The future of luxury is emotional access
How experience-led brands are rewriting the rules of desire.
In a luxury market long driven by scarcity, spectacle, and price. A quiet shift is underway. Consumers, particularly in the post-pandemic era, are no longer solely drawn to brands that dominate visually—they are gravitating toward brands that resonate emotionally. In an economy of saturation, emotional access has become the new definition of value.
The shift is subtle but strategic: it's not about what a brand offers, but what it allows the customer to feel.
Earlier this year, I dined at Naar, a 16-cover restaurant located in Kasauli, a hillside town in northern India. Conceived by chef Prateek Sadhu, Naar takes its name from the Kashmiri word for fire and delivers not through visual spectacle but through stillness, story, and restraint.
There was no posturing, no overt performance. The food, sourced from across the Himalayan region, was technically masterful yet emotionally unforced. The minimalist, quietly warm interiors reflected this same intention.
The experience didn't demand attention. It allowed presence.
And it’s not the only example. At Disfrutar in Barcelona, currently among the world’s top-ranked restaurants, the meal doesn’t begin with a menu. It begins with a page filled with words. Abstract ones. Familiar ones. Emotionally charged ones. The idea is that somewhere during your dining journey, something you eat will summon one of those words. A flash of déjà vu. A quiet jolt of recognition. Emotion, not instruction, leads the experience.
In both cases, luxury isn’t being staged, it’s being felt.

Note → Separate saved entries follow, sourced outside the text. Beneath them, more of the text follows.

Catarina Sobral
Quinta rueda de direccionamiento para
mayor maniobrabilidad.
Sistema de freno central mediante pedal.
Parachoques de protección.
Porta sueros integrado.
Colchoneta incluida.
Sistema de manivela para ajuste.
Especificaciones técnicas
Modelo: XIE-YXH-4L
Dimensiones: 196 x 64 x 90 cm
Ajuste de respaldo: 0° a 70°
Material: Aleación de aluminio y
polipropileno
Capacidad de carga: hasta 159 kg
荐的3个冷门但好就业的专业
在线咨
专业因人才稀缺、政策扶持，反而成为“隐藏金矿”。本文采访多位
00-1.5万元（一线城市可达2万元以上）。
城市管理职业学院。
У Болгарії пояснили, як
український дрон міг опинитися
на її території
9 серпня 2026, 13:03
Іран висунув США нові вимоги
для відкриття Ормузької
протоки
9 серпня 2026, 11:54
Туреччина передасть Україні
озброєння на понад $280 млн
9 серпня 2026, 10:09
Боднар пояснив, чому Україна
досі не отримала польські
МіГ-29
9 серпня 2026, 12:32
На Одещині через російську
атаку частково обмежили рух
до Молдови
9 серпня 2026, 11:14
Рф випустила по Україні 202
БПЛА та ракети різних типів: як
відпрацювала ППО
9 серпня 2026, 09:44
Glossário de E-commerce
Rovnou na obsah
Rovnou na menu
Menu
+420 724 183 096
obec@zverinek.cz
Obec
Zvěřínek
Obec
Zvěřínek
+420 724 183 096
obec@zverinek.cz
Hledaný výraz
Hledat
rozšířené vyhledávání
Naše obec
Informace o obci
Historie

From Asset-Heavy to Atmosphere-Led
According to Bain & Company's 2023 report, the global luxury market is projected to reach €530 billion by 2030, with experiential luxury—including dining, wellness, and travel—expected to outpace traditional product categories. The highest growth segments are those delivering emotional value: immersion, narrative, and transformation.

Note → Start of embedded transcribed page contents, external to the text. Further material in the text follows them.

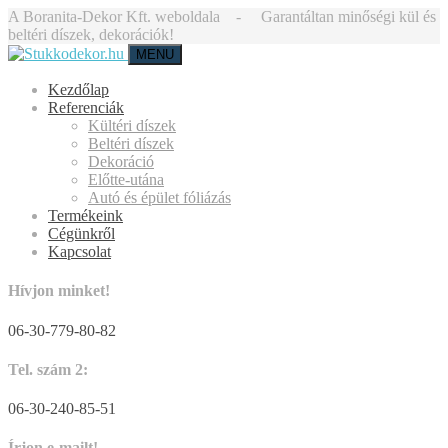
A Boranita-Dekor Kft. weboldala - Garantáltan minőségi kül és
beltéri díszek, dekorációk!
MENU
Kezdőlap
Referenciák
Kültéri díszek
Beltéri díszek
Dekoráció
Előtte-utána
Autó és épület fóliázás
Termékeink
Cégünkről
Kapcsolat
Hívjon minket!
06-30-779-80-82
Tel. szám 2:
06-30-240-85-51
Írjon e-mailt!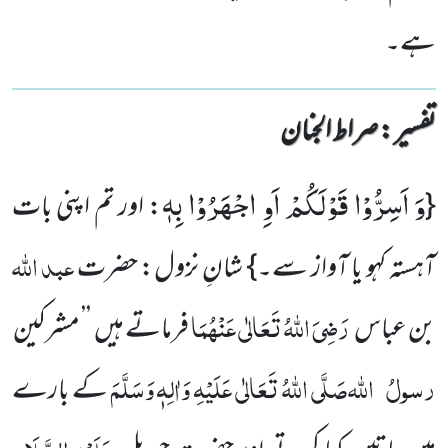
ہے۔
تفسیر : ‎صراط الجنان
وَ اَسِرُّوْا قَوْلَكُمْ اَوِ اجْهَرُوْا بِهٖ
{
: اور تم اپنی بات
عبد
اللّٰہ
آہستہ کہو یا آواز سے۔} شانِ نزول: حضرت
رَضِیَ اللّٰہُ تَعَالٰی عَنْہُمَا
بن عباس
فرماتے ہیں ’’ مشرکین
رسولُ
اللّٰہ
صَلَّی اللّٰہُ تَعَالٰی عَلَیْہِ وَاٰلِہٖ وَسَلَّمَ
کے بارے
عَلَیْہِ
السَّلَام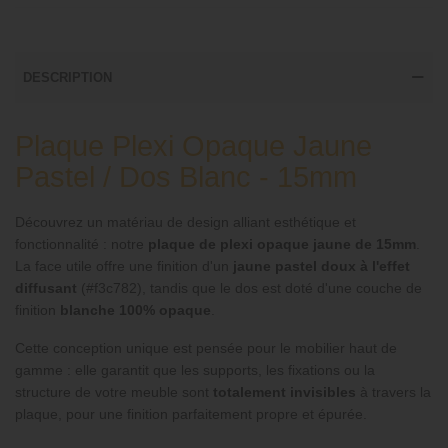
DESCRIPTION
Plaque Plexi Opaque Jaune
Pastel / Dos Blanc - 15mm
Découvrez un matériau de design alliant esthétique et
fonctionnalité : notre
plaque de plexi opaque jaune de 15mm
.
La face utile offre une finition d'un
jaune pastel doux à l'effet
diffusant
(#f3c782), tandis que le dos est doté d'une couche de
finition
blanche 100% opaque
.
Cette conception unique est pensée pour le mobilier haut de
gamme : elle garantit que les supports, les fixations ou la
structure de votre meuble sont
totalement invisibles
à travers la
plaque, pour une finition parfaitement propre et épurée.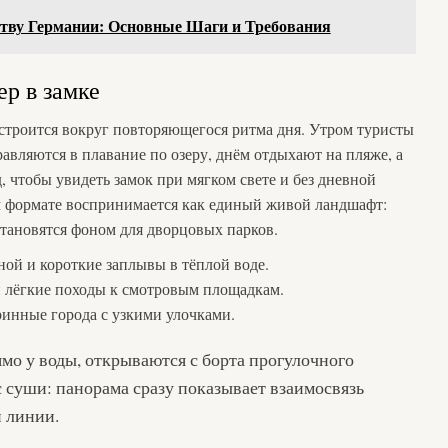
ству Германии: Основные Шаги и Требования
ер в замке
строится вокруг повторяющегося ритма дня. Утром туристы
равляются в плавание по озеру, днём отдыхают на пляже, а
, чтобы увидеть замок при мягком свете и без дневной
ом формате воспринимается как единый живой ландшафт:
становятся фоном для дворцовых парков.
ой и короткие заплывы в тёплой воде.
 лёгкие походы к смотровым площадкам.
ринные города с узкими улочками.
мо у воды, открываются с борта прогулочного
с суши: панорама сразу показывает взаимосвязь
й линии.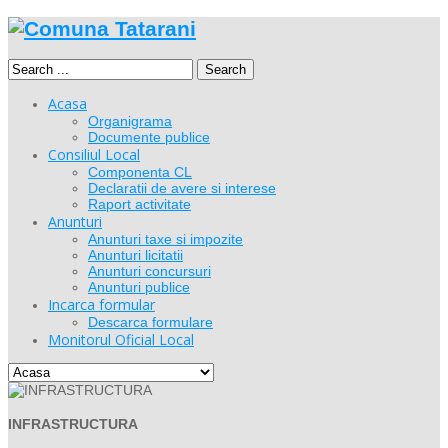
Search
Acasa
Organigrama
Documente publice
Consiliul Local
Componenta CL
Declaratii de avere si interese
Raport activitate
Anunturi
Anunturi taxe si impozite
Anunturi licitatii
Anunturi concursuri
Anunturi publice
Incarca formular
Descarca formulare
Monitorul Oficial Local
INFRASTRUCTURA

Brands like Aman, The Row, and Aesop have built entire business models on this principle. Their value isn't just product or provenance—it's the emotional pace they establish: slower, intentional, often silent.
These brands are no longer selling objects. They're selling states of calm, clarity, belonging.
The Emotional Blueprint
Our clients aren't just asking how their brand should look or scale; they're asking how it should feel.
This is what I refer to as emotional access: the brand's ability to establish an internal rhythm that the customer can step into and identify with.
Whether through tactile packaging, atmospheric space design, narrative voice, or strategic silence, emotion becomes infrastructure. Not an aesthetic layer, but a brand's core functionality.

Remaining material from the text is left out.